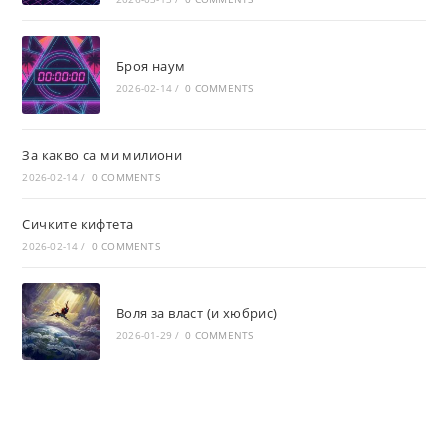
Броя наум
2026-02-14
/
0 COMMENTS
За какво са ми милиони
2026-02-14
/
0 COMMENTS
Сичките кифтета
2026-02-14
/
0 COMMENTS
Воля за власт (и хюбрис)
2026-01-29
/
0 COMMENTS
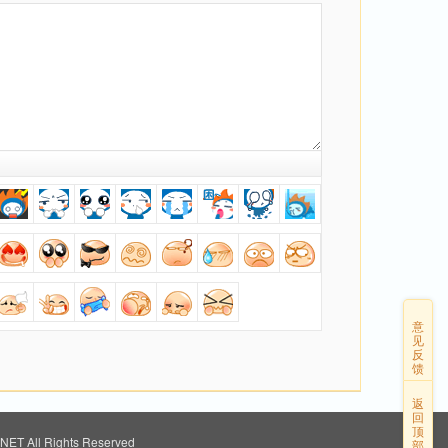
意
见
反
馈
返
回
顶
ET All Rights Reserved
部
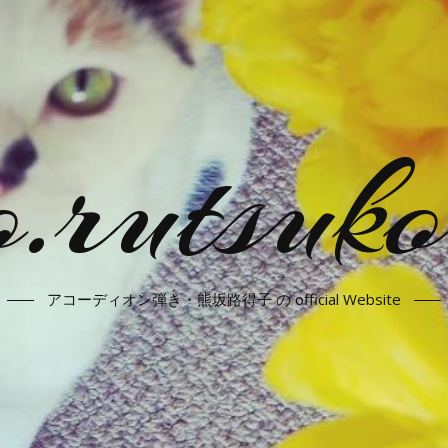
.rutsuko
アコーディオン弾き・熊坂路得子 の official Website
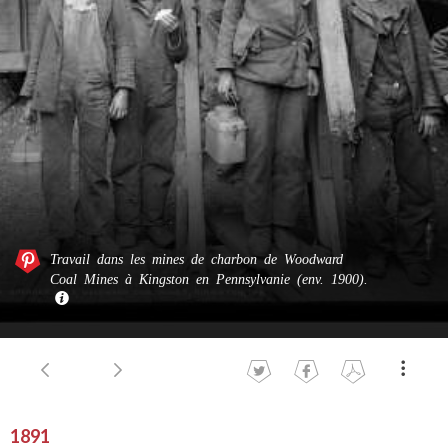
Travail dans les mines de charbon de Woodward
Coal Mines à Kingston en Pennsylvanie (env. 1900).
1891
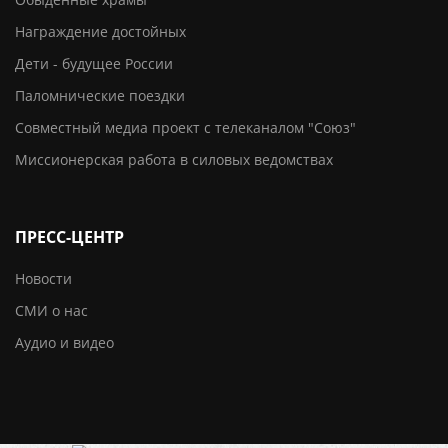
Награждение достойных
Дети - будущее России
Паломнические поездки
Совместный медиа проект с телеканалом "Союз"
Миссионерская работа в силовых ведомствах
ПРЕСС-ЦЕНТР
Новости
СМИ о нас
Аудио и видео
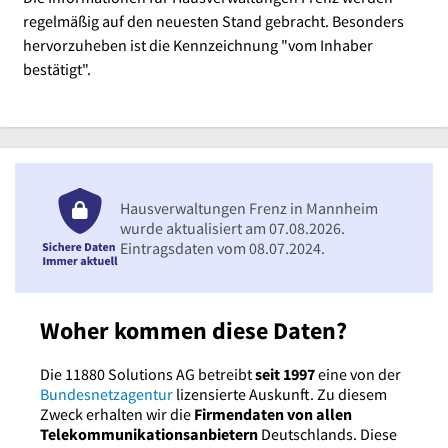
regelmäßig auf den neuesten Stand gebracht. Besonders
hervorzuheben ist die Kennzeichnung "vom Inhaber
bestätigt".
Hausverwaltungen Frenz in Mannheim
wurde aktualisiert am 07.08.2026.
Eintragsdaten vom 08.07.2024.
Woher kommen diese Daten?
Die 11880 Solutions AG betreibt
seit 1997
eine von der
Bundesnetzagentur
lizensierte Auskunft. Zu diesem
Zweck erhalten wir die
Firmendaten von allen
Telekommunikationsanbietern
Deutschlands. Diese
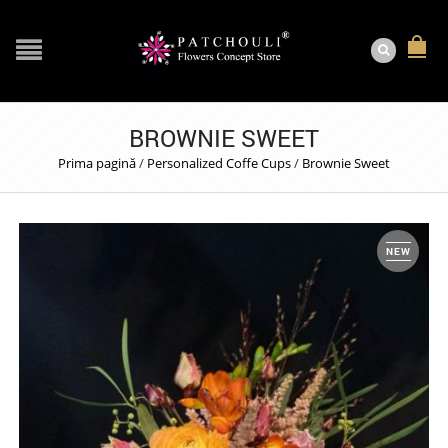
BROWNIE SWEET
Prima pagină
/
Personalized Coffe Cups
/
Brownie Sweet
NEW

--- Work task ---
Leaving out the images, return the entries above exactly as they read.

--- The answer ---
Броя наум
2026-02-14
/
0 COMMENTS
За какво са ми милиони
2026-02-14
/
0 COMMENTS
Сичките кифтета
2026-02-14
/
0 COMMENTS
Воля за власт (и хюбрис)
2026-01-29
/
0 COMMENTS
意
见
反
馈
返
回
顶
ET All Rights Reserved
部
.rutsuko
アコーディオン弾き・熊坂路得子 の official Website
Travail dans les mines de charbon de Woodward
Coal Mines à Kingston en Pennsylvanie (env. 1900).
1891
Награждение достойных
Дети - будущее России
Паломнические поездки
Совместный медиа проект с телеканалом "Союз"
Миссионерская работа в силовых ведомствах
ПРЕСС-ЦЕНТР
Новости
СМИ о нас
Аудио и видео
regelmäßig auf den neuesten Stand gebracht. Besonders
hervorzuheben ist die Kennzeichnung "vom Inhaber
bestätigt".
Hausverwaltungen Frenz in Mannheim
wurde aktualisiert am 07.08.2026.
Eintragsdaten vom 08.07.2024.
Woher kommen diese Daten?
Die 11880 Solutions AG betreibt
seit 1997
eine von der
Bundesnetzagentur
lizensierte Auskunft. Zu diesem
Zweck erhalten wir die
Firmendaten von allen
Telekommunikationsanbietern
Deutschlands. Diese
BROWNIE SWEET
Prima pagină
/
Personalized Coffe Cups
/
Brownie Sweet
NEW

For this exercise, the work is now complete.